The report also details how the heavy deployment of National Guard troops in Iraq has created a security vacuum at home, as so many serve as first-responders. The study cites a poll by the Police Executive Research Forum, which found that 44 percent of the nation's police forces have lost personnel through deployment to Iraq. Last year a survey by the International Association of Fire Chiefs predicted that 75,000 firefighters would be lost through deployment in the first few months of the war alone.
Homeland security funding has not lived up to promises either, says Dolan. A June study by the U.S. Conference of Mayors found that only 24 percent of the 231 major cities surveyed had received any of the first responder/critical infrastructure funding pledged by the Department of Homeland Security, while another 24 percent had been notified of the funds' impending arrival.

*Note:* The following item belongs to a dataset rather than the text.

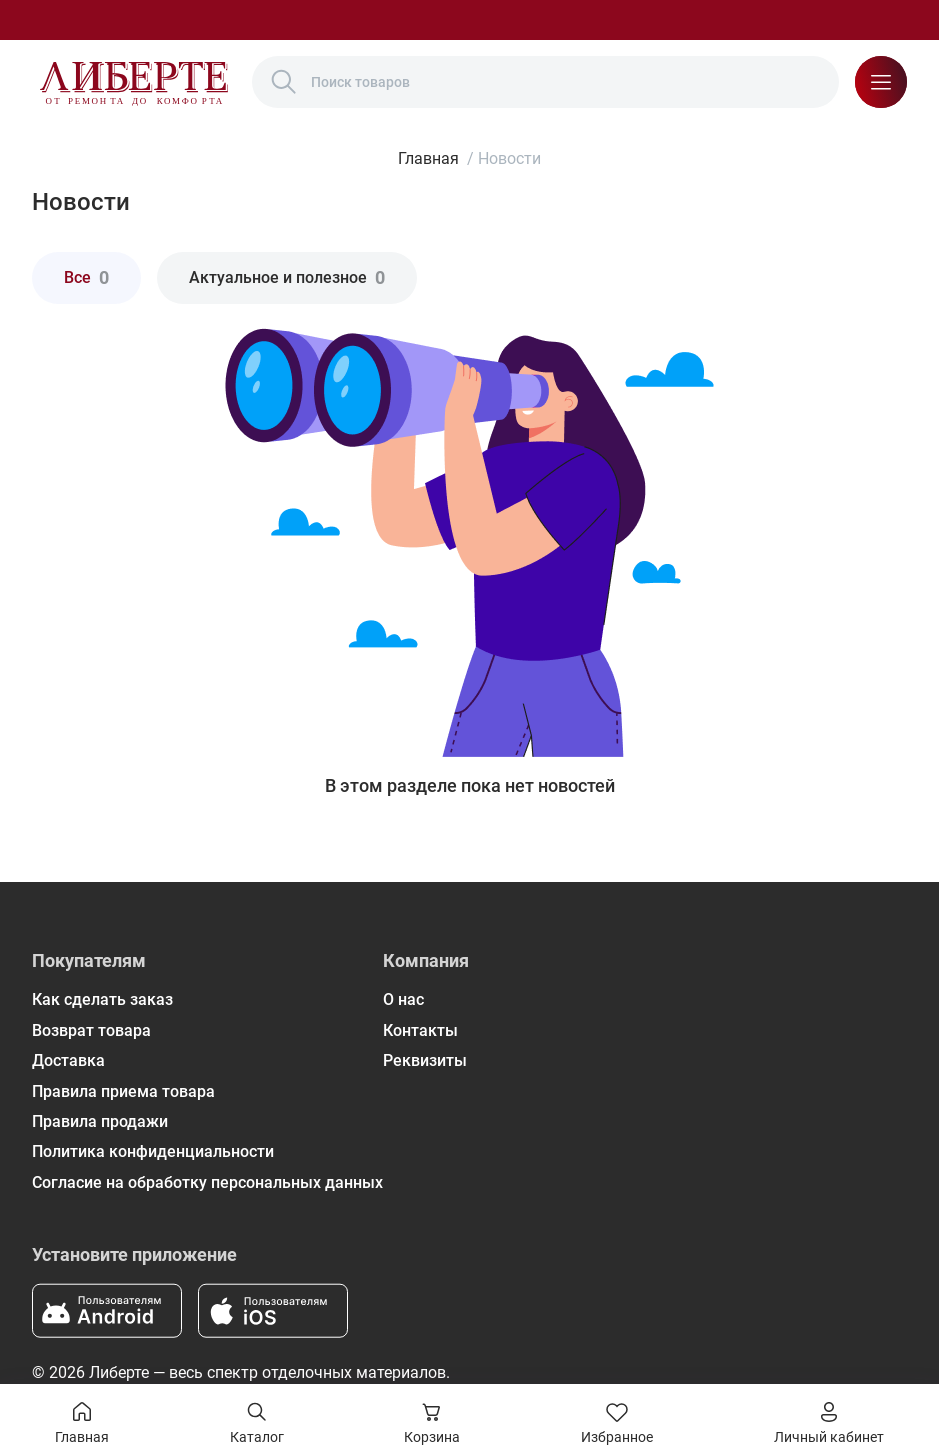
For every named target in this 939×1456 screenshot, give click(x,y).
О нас (403, 999)
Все (86, 277)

To put the figures into context, Dolan offers a summary of what could have been purchased with the Iraq appropriations so far. Purchases could have included, she says, 678,000 new fire trucks, health care coverage for 82 million children, or for 27 million adults, almost 23 million housing vouchers or over 20 million Head Start slots for children. On a global level, the war budget could supply all impoverished people worldwide with sufficient food, childhood immunization, HIV/AIDS medicine and clean water and sanitation for two years, according to U.N. and World Water Council estimates.
"The administration's budget priorities," the report concludes, "have privileged a war of choice over human needs at home."
Neither is the future looking bright, says Dolan. She cites economist James Galbraith, former executive director of the Joint Economic Committee in the U.S. Congress, who predicted in the Los Angeles Times that, long term, the Iraq war will be "a dagger at the heart of (the) U.S. economy." Without the requisite tax increases to pay for it, he said, the war, underestimated in terms of costs, losses and challenges, is likely to worsen national debt and inflation, possibly triggering worldwide commodity shocks. This is likely to lead, he said, to "international monetary disorder and a decade of economic troubles."
"One can only imagine," she says, "five to 10 years down the road if we continue in this vein."
However Duffy says that such costs could not be viewed in a vacuum.
"We could not afford to pursue the war on terror on all fronts, in terms of security and economically. Had we pursued a different route, the economic costs could have been much greater."
He denies that the Iraq war is having a significant harmful effect on the U.S. economy.
"The war that the terrorists declared on 9/11 certainly had a detrimental effect on the economy. The Iraq proportion is only a portion...in terms of the share of the U.S. economy, it's been relatively modest given the impact 9/11 had."